Snowdrops in the churchyard
Snowdrops in the churchyard

‘Oh, I am not going to die, am I? He will not separate us, we have been so happy!’

The truth is likely to remain elusive – as with the intriguing question of what happened to the follow up novel to Wuthering Heights that her sister Emily was writing.

Shirley and Villette: neglected gems

I love Charlotte’s last two books just as dearly as the famous one. Don’t read either in hope of finding a Jane Eyre sequel. But if you can handle Jane Eyre – the language, high romance, the slow burn – you’re ready for these. I’ll be writing more about them later in this series, but for now, here’s just a teaser:

Why read Shirley?

It has the most attractive heroines of any Brontë novel (based on Emily and Anne Brontë); it’s heartwarming, despite the context in which it was written.

How does it compare to Jane Eyre?

It takes a step towards Elizabeth Gaskell.

Why read Villette?

For its unlikely hero. For its uniquely modern, almost interactive aspects. And because it’ll haunt you ever afterwards.

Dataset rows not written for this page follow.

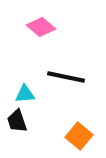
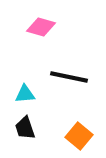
pink diamond: rotated 24 degrees counterclockwise
black line: moved 3 px right
black trapezoid: moved 8 px right, 7 px down
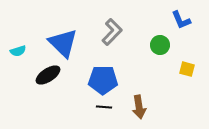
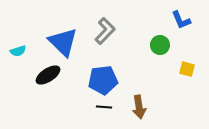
gray L-shape: moved 7 px left, 1 px up
blue triangle: moved 1 px up
blue pentagon: rotated 8 degrees counterclockwise
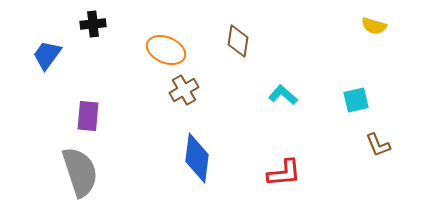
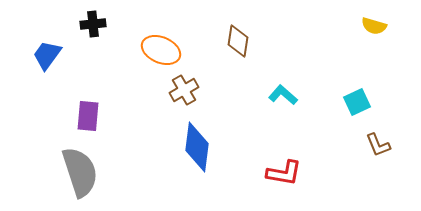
orange ellipse: moved 5 px left
cyan square: moved 1 px right, 2 px down; rotated 12 degrees counterclockwise
blue diamond: moved 11 px up
red L-shape: rotated 15 degrees clockwise
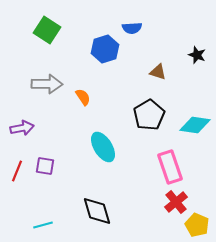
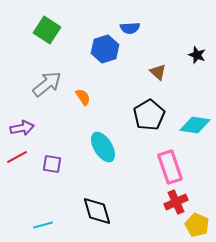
blue semicircle: moved 2 px left
brown triangle: rotated 24 degrees clockwise
gray arrow: rotated 40 degrees counterclockwise
purple square: moved 7 px right, 2 px up
red line: moved 14 px up; rotated 40 degrees clockwise
red cross: rotated 15 degrees clockwise
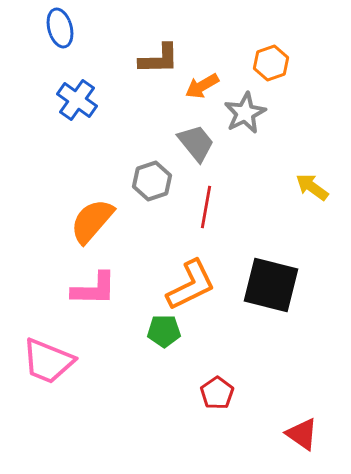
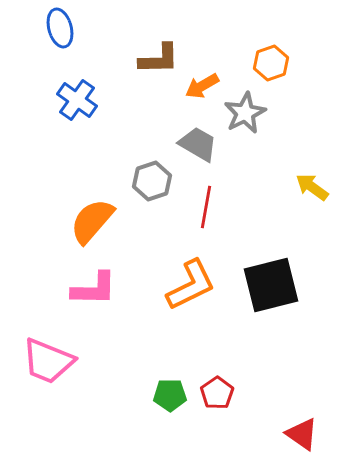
gray trapezoid: moved 2 px right, 1 px down; rotated 21 degrees counterclockwise
black square: rotated 28 degrees counterclockwise
green pentagon: moved 6 px right, 64 px down
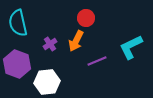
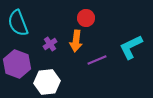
cyan semicircle: rotated 8 degrees counterclockwise
orange arrow: rotated 20 degrees counterclockwise
purple line: moved 1 px up
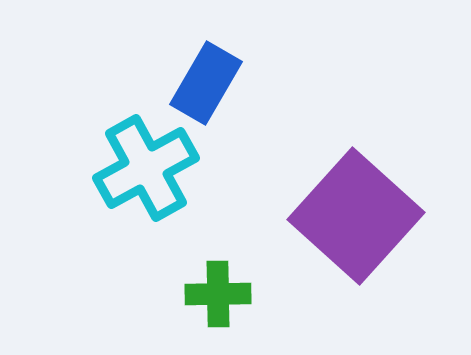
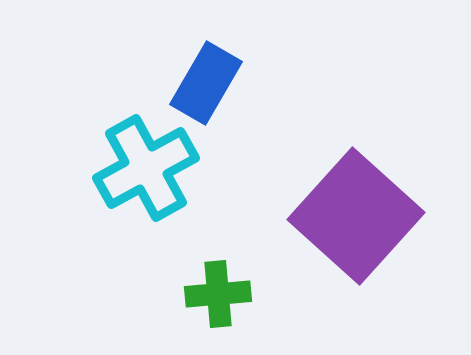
green cross: rotated 4 degrees counterclockwise
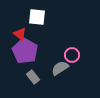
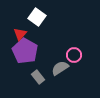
white square: rotated 30 degrees clockwise
red triangle: rotated 32 degrees clockwise
pink circle: moved 2 px right
gray rectangle: moved 5 px right
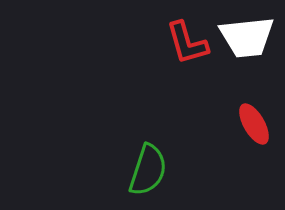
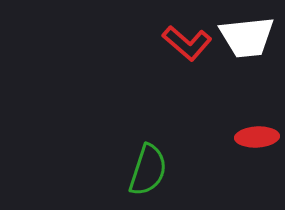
red L-shape: rotated 33 degrees counterclockwise
red ellipse: moved 3 px right, 13 px down; rotated 63 degrees counterclockwise
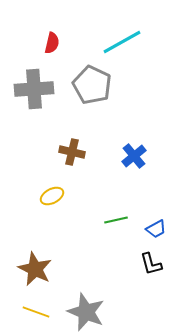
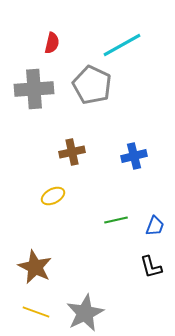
cyan line: moved 3 px down
brown cross: rotated 25 degrees counterclockwise
blue cross: rotated 25 degrees clockwise
yellow ellipse: moved 1 px right
blue trapezoid: moved 1 px left, 3 px up; rotated 40 degrees counterclockwise
black L-shape: moved 3 px down
brown star: moved 2 px up
gray star: moved 1 px left, 1 px down; rotated 24 degrees clockwise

How does it compare to Jane Eyre?

It’s like drinking whisky when you’re used to wine.

Still undecided?

If you want something meaty, unconventional, with some decidedly modern elements, choose Villette. For a more traditional love story, giving insight into England around the time of the Napoleonic wars, choose Shirley.

This is Part I of a short, monthly series celebrating Charlotte Bronte and her lesser known novels. Part II has the working title ‘The Elephant in the Room’.

Brontë Parsonage Museum

Visitor information: BrontË parsonage museum

Church Street, Haworth, West Yorkshire BD22 8DR
Please check the website for opening dates and times before planning your trip – it’s closed for part of the winter.

If you’ve read these books, whether you love them or hate them, or if you have them on your reading list, feel free to let me know – but please don’t share spoilers!

Howarth graveyard cat
Haworth graveyard cat

21 Replies to “Haworth: home of the Brontës”

  1. Really interesting even if tragic! Will think about finding those other books. Thanks for sharing all this information!

  2. As Carol said, this is a beautifully written post. I have visited Haworth a few times including once on an English trip with my school back in the 1960s when we walked out to see the site of Wuthering Heights! It doesn’t seem to have changed much over the decades and the setting in the moors is glorious.
    Jude xx (a Yorkshire woman)

  3. Every once in awhile I read a post that is perfectly crafted and interesting that I am humbled and inspired to do better myself. This is one such post. So Well done! I can hear the B Sisters cheering!